Тут как раз вмешался Фантин и рассказал историю рыбака — как тот видел черта на корабле, а потом — чьи-то следы, и как возле его хижины кто-то бродил ночью.

— Ну, по поводу черта я могу объяснить, — улыбнулся Обэрто. — Это был клабаутерманн…

Он вкратце поведал им о том, что случилось сегодня в доке.

— Откуда вы о нем узнали?

Обэрто пожал плечами и принялся объяснять. Но делал он это, почти не думая о том, что говорит; мысли магуса были заняты другим.

По мере того как Обэрто и его спутники поднимались по улицам Нижнего Альяссо, становилось ясно, что Малимор ведет их в тот самый район, где находится «Стоптанный сапог». Еще спустя несколько кварталов Фантин догадался спросить у сервана, где именно живет эта женщина, о которой шла речь.

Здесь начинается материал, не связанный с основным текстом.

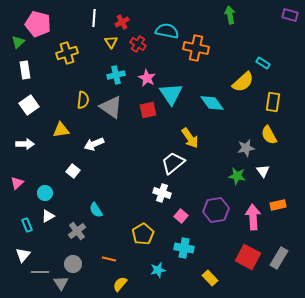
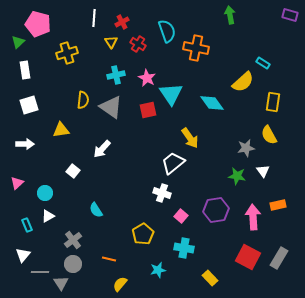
cyan semicircle at (167, 31): rotated 60 degrees clockwise
white square at (29, 105): rotated 18 degrees clockwise
white arrow at (94, 144): moved 8 px right, 5 px down; rotated 24 degrees counterclockwise
gray cross at (77, 231): moved 4 px left, 9 px down
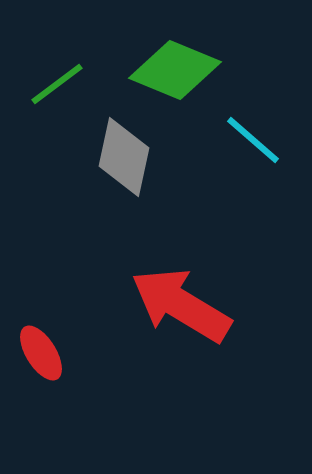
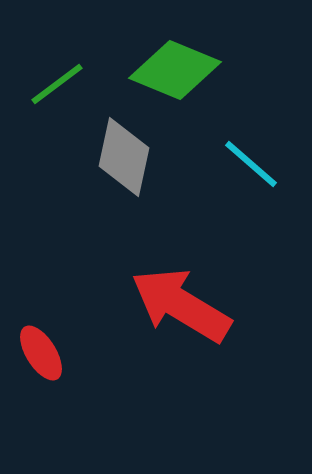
cyan line: moved 2 px left, 24 px down
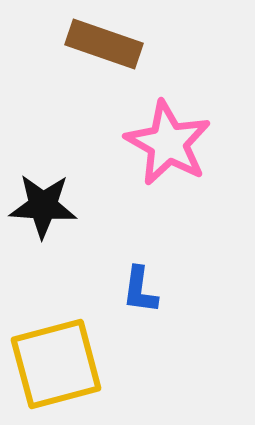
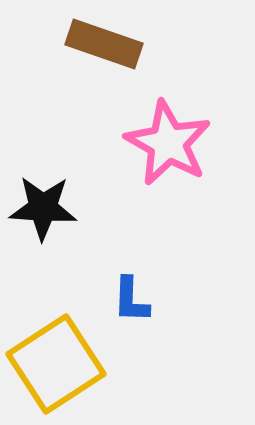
black star: moved 2 px down
blue L-shape: moved 9 px left, 10 px down; rotated 6 degrees counterclockwise
yellow square: rotated 18 degrees counterclockwise
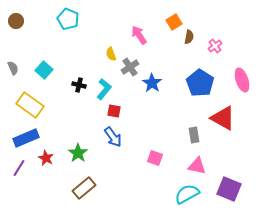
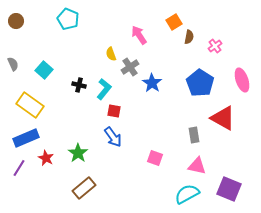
gray semicircle: moved 4 px up
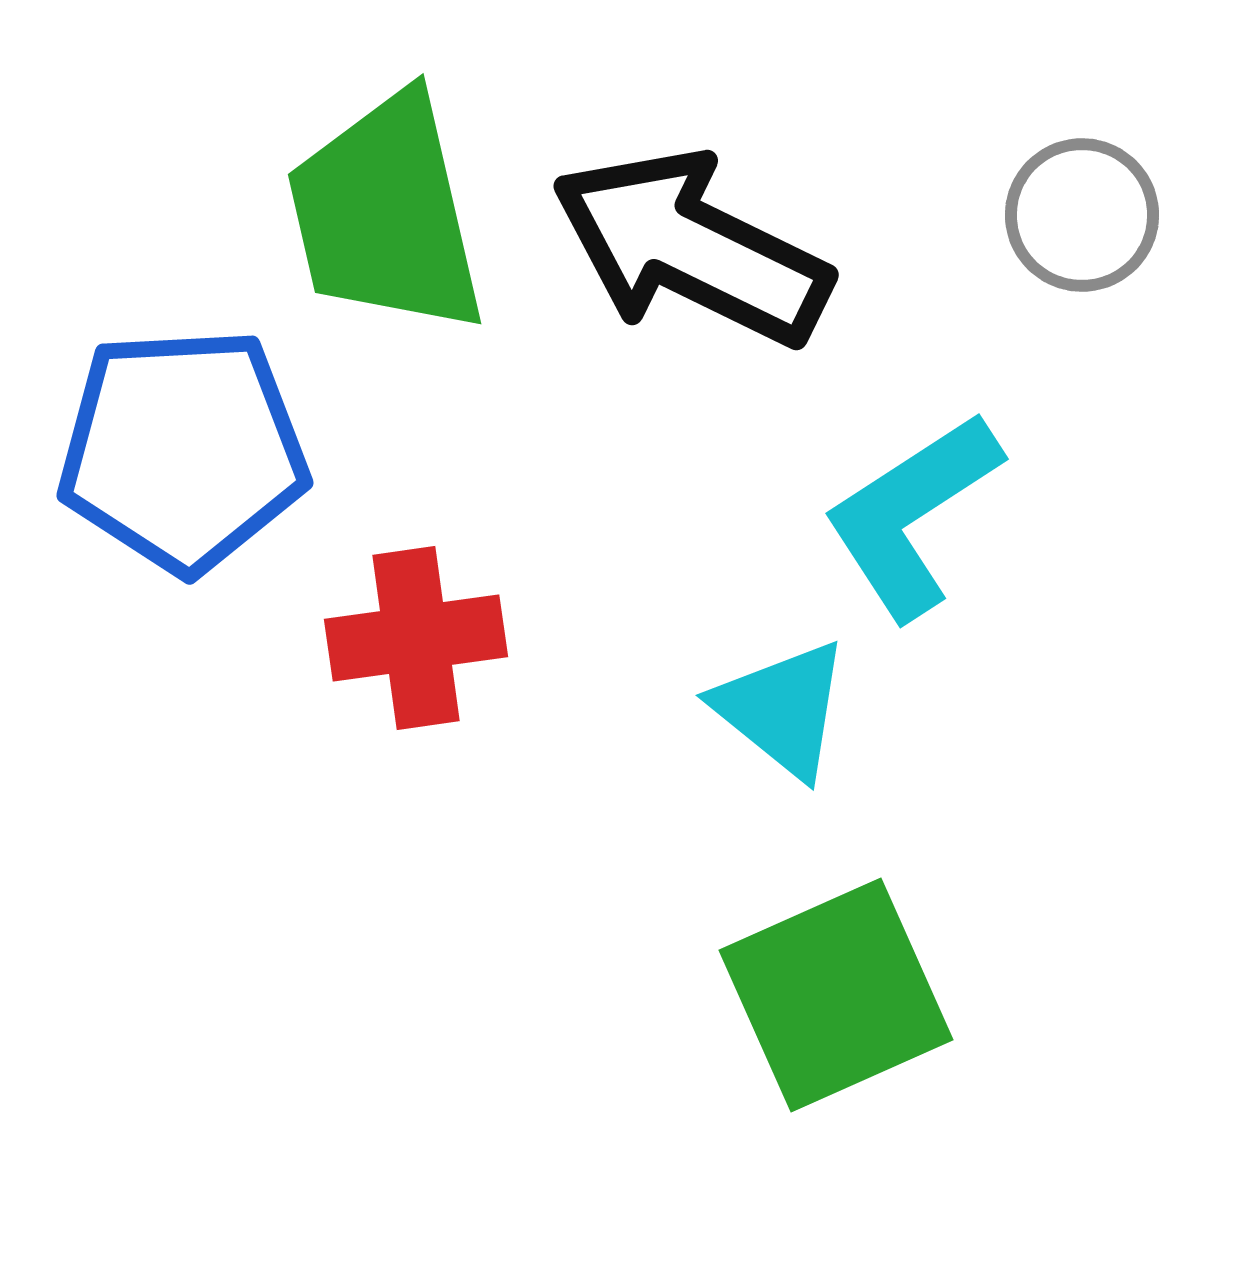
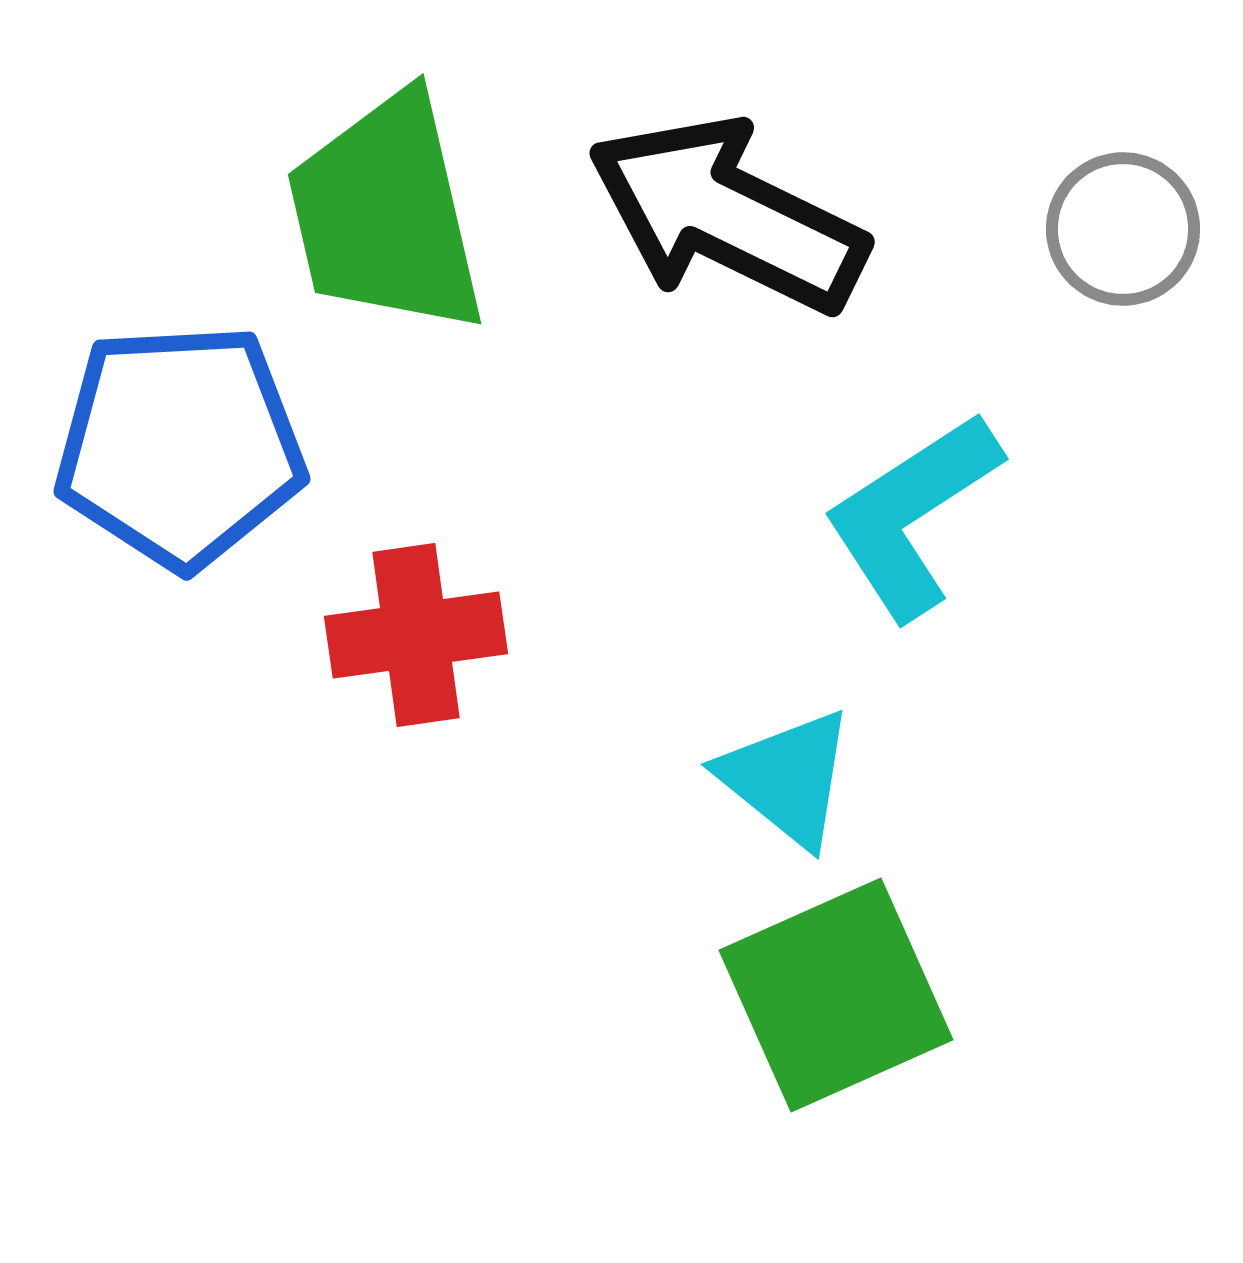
gray circle: moved 41 px right, 14 px down
black arrow: moved 36 px right, 33 px up
blue pentagon: moved 3 px left, 4 px up
red cross: moved 3 px up
cyan triangle: moved 5 px right, 69 px down
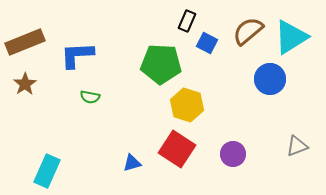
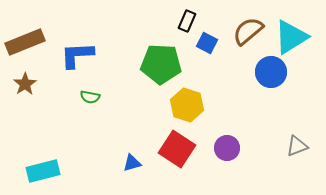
blue circle: moved 1 px right, 7 px up
purple circle: moved 6 px left, 6 px up
cyan rectangle: moved 4 px left; rotated 52 degrees clockwise
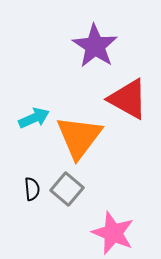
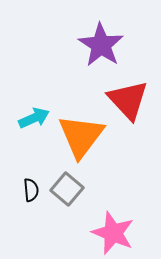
purple star: moved 6 px right, 1 px up
red triangle: moved 1 px down; rotated 18 degrees clockwise
orange triangle: moved 2 px right, 1 px up
black semicircle: moved 1 px left, 1 px down
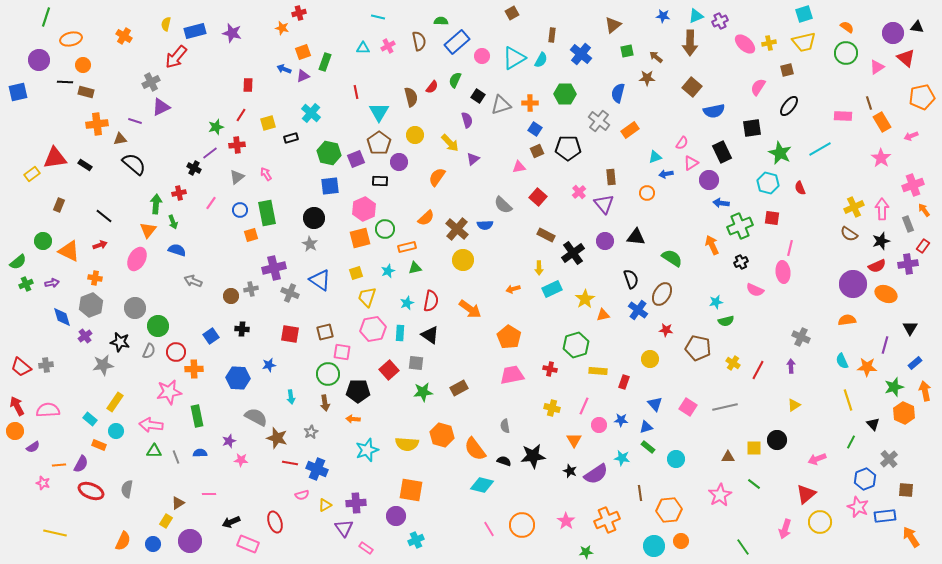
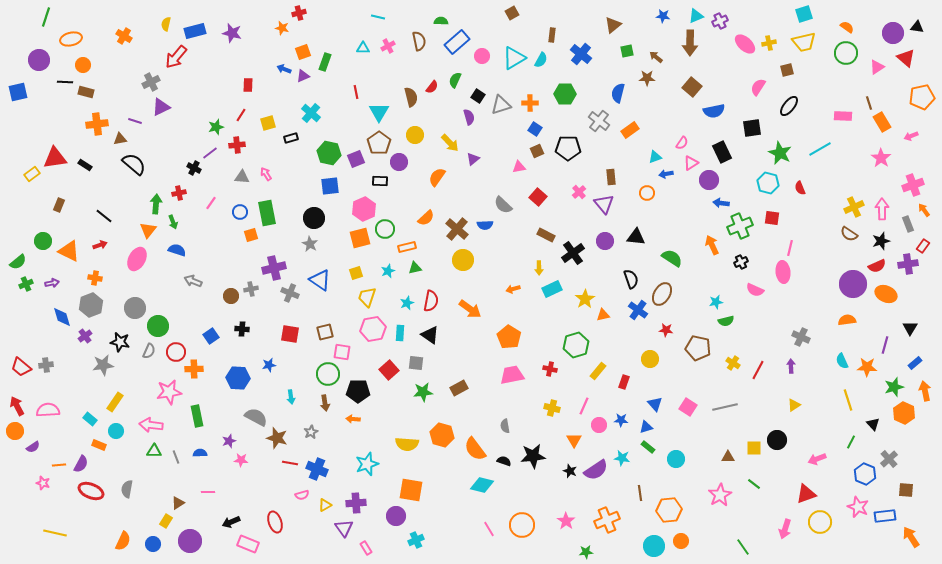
purple semicircle at (467, 120): moved 2 px right, 3 px up
gray triangle at (237, 177): moved 5 px right; rotated 42 degrees clockwise
blue circle at (240, 210): moved 2 px down
yellow rectangle at (598, 371): rotated 54 degrees counterclockwise
cyan star at (367, 450): moved 14 px down
purple semicircle at (596, 474): moved 4 px up
blue hexagon at (865, 479): moved 5 px up; rotated 15 degrees counterclockwise
pink line at (209, 494): moved 1 px left, 2 px up
red triangle at (806, 494): rotated 20 degrees clockwise
pink rectangle at (366, 548): rotated 24 degrees clockwise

— В каморке, рядом с постоялым двором.

— Как называется двор?!

— Можешь не отвечать, — вмешался Обэрто. — Расскажи лучше, зачем ты воровал у хозяина молоко.

Он уже понял, почему по ночам в «Стоптанном сапоге» выли собаки. И еще… многое понял. А если его догадки по поводу молока верны…

— Ей же нужно чем-то кормить детей! — почти обиженно воскликнул Малимор.

— А покупать или красть где-нибудь подальше ты не догадался?

— Конечно, догадался, — с гордостью заявил он. — Разве потом у этого Ходяги хоть капелька молока пропала? Нет! Потому что… ну, в общем, я находил для нее молоко. Ох!.. — Он вдруг остановился и со всего размаху ударил себя ладонью по лбу: — Как я мог забыть! Сегодня утром я должен был принести новую порцию!

— Принесешь попозже, — успокоил Фантин. — Ничего же страшного не…

— Боюсь, ты ошибаешься, — тихо сказал Обэрто. — Малимор, ну же, чего ждешь?! Беги, постарайся убедить ее, чтобы подождала еще чуть-чуть!

— Куда бежать? Мы ведь уже пришли, мессер. Нам с черного хода, вон в калитку.

Они вошли в «Стоптанный сапог», когда солнце уже вовсю светило в небе.

Когда было уже слишком поздно.

3

…слишком поздно.

— Мессер! — зовут голоса. — Вы слышите меня, мессер?

Ты слышишь. Но не торопишься откликаться — зачем?

— Не нужно кричать, молодой человек, — то ли с раздражением, то ли с сочувствием заявляет кто-то. — Во-первых, далее если бы он и слышал вас, вряд ли у него хватило бы сил сообщить об этом. Во-вторых, если он спит (что, я полагаю, маловероятно, но все же), вы можете его разбудить, а сон сейчас пойдет ему на пользу больше, чем общение с вами. Ну и, наконец, вы мне попросту мешаете своими криками. Извольте-ка выйти, если не можете стоять смирно.

— Да, маэстро, я буду молчать. Только скажите, есть ли надежда…

— Вы обещали молчать — ну так и молчите! — теперь лекарь явно рассержен.

Нет, — понимаешь ты, — не болтовней Фантина, а его вопросом. И ты, и маэстро слишком хорошо знаете ответ на него.

Бежать. Прочь — подальше, поглубже, туда, где тени прошлого уже не причиняют боли, где голоса, даже если они слышны, — всего лишь голоса, безликие, лишенные какого-либо смысла. Бежать. Они все равно не способны вызволить тебя из той мягкой, уютной западни, в которую ты погружаешься: они снаружи, ты — внутри, барьер тонок, но непреодолим для них.

— …Дело не в ранении, молодой человек. Он попросту истощен до крайности, истощен и устал. Ему необходимо выспаться…

(Но в том-то все и дело, что твой глубокий сон способен незаметно перейти в нечто большее. В то, что длиннее и бездоннее любого сна. И куда ты так стремишься сейчас попасть.)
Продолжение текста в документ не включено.